Right to housing legal challenge launched today in Canada

Everyone in Canada has the right to a home – and the federal government has a responsibility to realize that right. That’s the basis of a legal challenge launched today by a coalition of housing and legal advocates. The Wellesley Institute is providing policy support to the new coalition, including expert evidence on funding and legislative decisions by the federal government over the past two decades. I’ve provided detailed numbers on housing funding, programs and policy decisions that have been incorporated into the affidavit of Dr David Hulchanski, who is the leading expert witness for the coalition.

The Globe and Mail featured the legal challenge in a newspaper article. In February of last year, the United Nations’ Human Rights Council conducted a Universal Periodic Review of the federal government’s role in meeting its international housing rights obligations, and set out 68 specific recommendations. In Canada’s formal response to the UPR, the federal government acknowledged that it needs to do more on housing and homelessness policy.

While legal challenges on the right to housing have been launched in a number of countries around the world over the past few decades, and some have been successful in moving policy and funding, Canadian courts tend to be a bit more reluctant to be “judicial activists”. They tend to defer to legislatures and say that policy and funding are the province of politicians, not the courts. However, there have been a couple of recent Charter cases in which the Supreme Court has left an open door in terms of reading into the Canadian Charter of Rights and Freedoms a more fulsome understanding of the federal obligation to realize fundamental human rights. For instance, it has been long recognized in international law that the right to housing is a subsidiary right of the right to an adequate standard of living which is, in turn, a subsidiary right of the right to life. Canada’s Charter of Rights and Freedoms does, indeed, set out the right to life and certain court decisions have held that this right needs to be understood in the context of international jurisprudence.

The legal challenge being launched today is complicated. First, you have to get some litigants who will “stand in” for the entire class of Canadians who are homeless or precariously housed. The first step for the courts will be to determine whether the challenge can proceed based on the particular facts of the unique litigants. The federal government will be expected to argue that the circumstances that led to the housing insecurity experienced by the litigants was entirely due to their lifestyle choices and that there is no obligation on the federal government.

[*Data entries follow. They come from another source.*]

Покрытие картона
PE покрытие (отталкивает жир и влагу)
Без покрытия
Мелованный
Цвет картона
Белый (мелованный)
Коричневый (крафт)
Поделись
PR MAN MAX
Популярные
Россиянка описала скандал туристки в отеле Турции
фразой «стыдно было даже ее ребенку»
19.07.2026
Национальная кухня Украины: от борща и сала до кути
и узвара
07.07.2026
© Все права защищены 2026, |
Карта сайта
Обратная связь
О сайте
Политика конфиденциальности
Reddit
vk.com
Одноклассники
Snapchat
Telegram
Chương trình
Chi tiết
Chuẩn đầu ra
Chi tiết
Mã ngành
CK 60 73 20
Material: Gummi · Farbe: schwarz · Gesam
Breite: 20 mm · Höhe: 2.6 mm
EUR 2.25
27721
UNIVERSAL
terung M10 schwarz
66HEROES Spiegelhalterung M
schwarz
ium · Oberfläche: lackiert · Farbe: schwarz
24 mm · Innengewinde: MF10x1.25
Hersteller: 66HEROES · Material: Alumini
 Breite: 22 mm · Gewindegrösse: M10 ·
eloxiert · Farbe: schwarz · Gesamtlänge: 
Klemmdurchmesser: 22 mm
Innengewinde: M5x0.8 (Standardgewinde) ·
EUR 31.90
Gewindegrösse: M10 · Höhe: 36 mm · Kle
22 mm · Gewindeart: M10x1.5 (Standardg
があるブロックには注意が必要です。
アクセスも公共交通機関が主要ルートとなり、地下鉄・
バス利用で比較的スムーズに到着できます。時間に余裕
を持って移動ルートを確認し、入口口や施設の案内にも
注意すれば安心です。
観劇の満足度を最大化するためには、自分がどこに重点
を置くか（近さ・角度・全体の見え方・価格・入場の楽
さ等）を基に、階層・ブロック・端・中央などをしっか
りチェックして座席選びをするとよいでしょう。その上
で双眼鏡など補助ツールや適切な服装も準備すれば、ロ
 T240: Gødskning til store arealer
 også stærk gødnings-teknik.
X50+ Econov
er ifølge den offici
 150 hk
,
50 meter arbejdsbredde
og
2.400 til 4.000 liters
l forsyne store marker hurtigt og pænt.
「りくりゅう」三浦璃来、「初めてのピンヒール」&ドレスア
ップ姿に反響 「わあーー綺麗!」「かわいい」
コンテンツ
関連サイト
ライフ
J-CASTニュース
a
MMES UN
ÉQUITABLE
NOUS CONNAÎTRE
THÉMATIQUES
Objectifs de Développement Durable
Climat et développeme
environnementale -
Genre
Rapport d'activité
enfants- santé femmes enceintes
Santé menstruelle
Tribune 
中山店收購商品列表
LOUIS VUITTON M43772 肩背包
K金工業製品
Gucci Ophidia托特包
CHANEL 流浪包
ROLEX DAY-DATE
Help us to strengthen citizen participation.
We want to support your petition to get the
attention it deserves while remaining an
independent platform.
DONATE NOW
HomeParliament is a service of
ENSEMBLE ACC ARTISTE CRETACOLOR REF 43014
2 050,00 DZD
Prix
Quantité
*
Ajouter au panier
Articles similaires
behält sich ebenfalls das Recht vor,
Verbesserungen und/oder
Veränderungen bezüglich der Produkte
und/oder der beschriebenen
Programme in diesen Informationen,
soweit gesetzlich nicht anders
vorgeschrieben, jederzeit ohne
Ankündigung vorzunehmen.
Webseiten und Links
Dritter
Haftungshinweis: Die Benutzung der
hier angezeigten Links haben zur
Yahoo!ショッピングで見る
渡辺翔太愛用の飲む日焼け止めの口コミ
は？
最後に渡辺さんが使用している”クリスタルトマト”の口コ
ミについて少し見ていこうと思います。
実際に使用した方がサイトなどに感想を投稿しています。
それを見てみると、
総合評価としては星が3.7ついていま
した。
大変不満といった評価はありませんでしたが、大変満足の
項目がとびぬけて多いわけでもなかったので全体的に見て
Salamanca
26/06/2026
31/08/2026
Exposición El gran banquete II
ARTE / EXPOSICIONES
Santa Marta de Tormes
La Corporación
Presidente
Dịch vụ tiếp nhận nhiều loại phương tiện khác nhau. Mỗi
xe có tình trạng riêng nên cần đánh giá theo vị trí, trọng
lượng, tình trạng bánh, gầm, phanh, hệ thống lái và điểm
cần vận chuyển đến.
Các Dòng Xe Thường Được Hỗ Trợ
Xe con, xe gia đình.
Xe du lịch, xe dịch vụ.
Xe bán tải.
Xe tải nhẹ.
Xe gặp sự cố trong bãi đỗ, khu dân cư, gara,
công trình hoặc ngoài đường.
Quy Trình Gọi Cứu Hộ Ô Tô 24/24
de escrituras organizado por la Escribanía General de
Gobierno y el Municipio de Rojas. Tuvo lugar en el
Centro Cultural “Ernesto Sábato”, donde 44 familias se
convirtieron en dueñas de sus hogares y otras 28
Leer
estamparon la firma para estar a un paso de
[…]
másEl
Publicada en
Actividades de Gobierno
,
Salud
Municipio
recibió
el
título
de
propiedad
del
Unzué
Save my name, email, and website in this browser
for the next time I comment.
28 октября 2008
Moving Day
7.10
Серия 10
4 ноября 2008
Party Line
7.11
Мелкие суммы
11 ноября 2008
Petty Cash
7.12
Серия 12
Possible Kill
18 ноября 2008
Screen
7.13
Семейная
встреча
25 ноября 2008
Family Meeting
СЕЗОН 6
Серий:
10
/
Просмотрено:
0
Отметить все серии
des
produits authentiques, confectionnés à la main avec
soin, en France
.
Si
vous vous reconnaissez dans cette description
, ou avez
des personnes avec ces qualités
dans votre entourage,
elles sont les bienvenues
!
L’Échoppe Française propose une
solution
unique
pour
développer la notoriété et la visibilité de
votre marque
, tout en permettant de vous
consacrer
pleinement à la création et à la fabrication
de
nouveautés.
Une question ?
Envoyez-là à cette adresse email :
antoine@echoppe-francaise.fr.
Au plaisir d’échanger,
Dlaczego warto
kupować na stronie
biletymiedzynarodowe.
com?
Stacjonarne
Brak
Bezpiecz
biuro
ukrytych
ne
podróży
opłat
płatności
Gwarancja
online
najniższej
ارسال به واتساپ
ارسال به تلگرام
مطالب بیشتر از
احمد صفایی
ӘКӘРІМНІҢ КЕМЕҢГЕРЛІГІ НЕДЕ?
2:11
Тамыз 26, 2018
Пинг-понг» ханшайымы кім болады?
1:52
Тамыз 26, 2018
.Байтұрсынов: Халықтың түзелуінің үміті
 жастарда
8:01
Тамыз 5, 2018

The panel of law professors and lawyers who have developed the legal basis for the challenge have done a formidable piece of work drawing on Canadian and international jurisprudence to build the case.

There continues to be a lively debate about whether the courts are the best forum to advance critical social policy objectives – like the need for a new national housing plan for Canada and for effective strategies to end homelessness. At the same time that the legal challenge is moving forward, Parliament is also preparing for third (and final) debate and reading on Bill C-304 – and the Wellesley Institute has also played an important supporting role in this work. There are some interesting developments on that front that suggest there may be some positive movement. And, of course, the Wellesley Institute and others have long been using the human rights forums of the United Nations (including last year’s Universal Periodic Review by the UN Human Rights Council of Canada’s human rights obligations, including the right to housing) as another practical mechanism to move the housing policy agenda forward in Canada.  

My own view tends to lean towards the pragmatic: Use whatever works, and don’t waste a lot of time on initiatives that are not likely to yield results.

If the challenge moves forward, then it will likely be several years before it makes its way to the Supreme Court for final decision.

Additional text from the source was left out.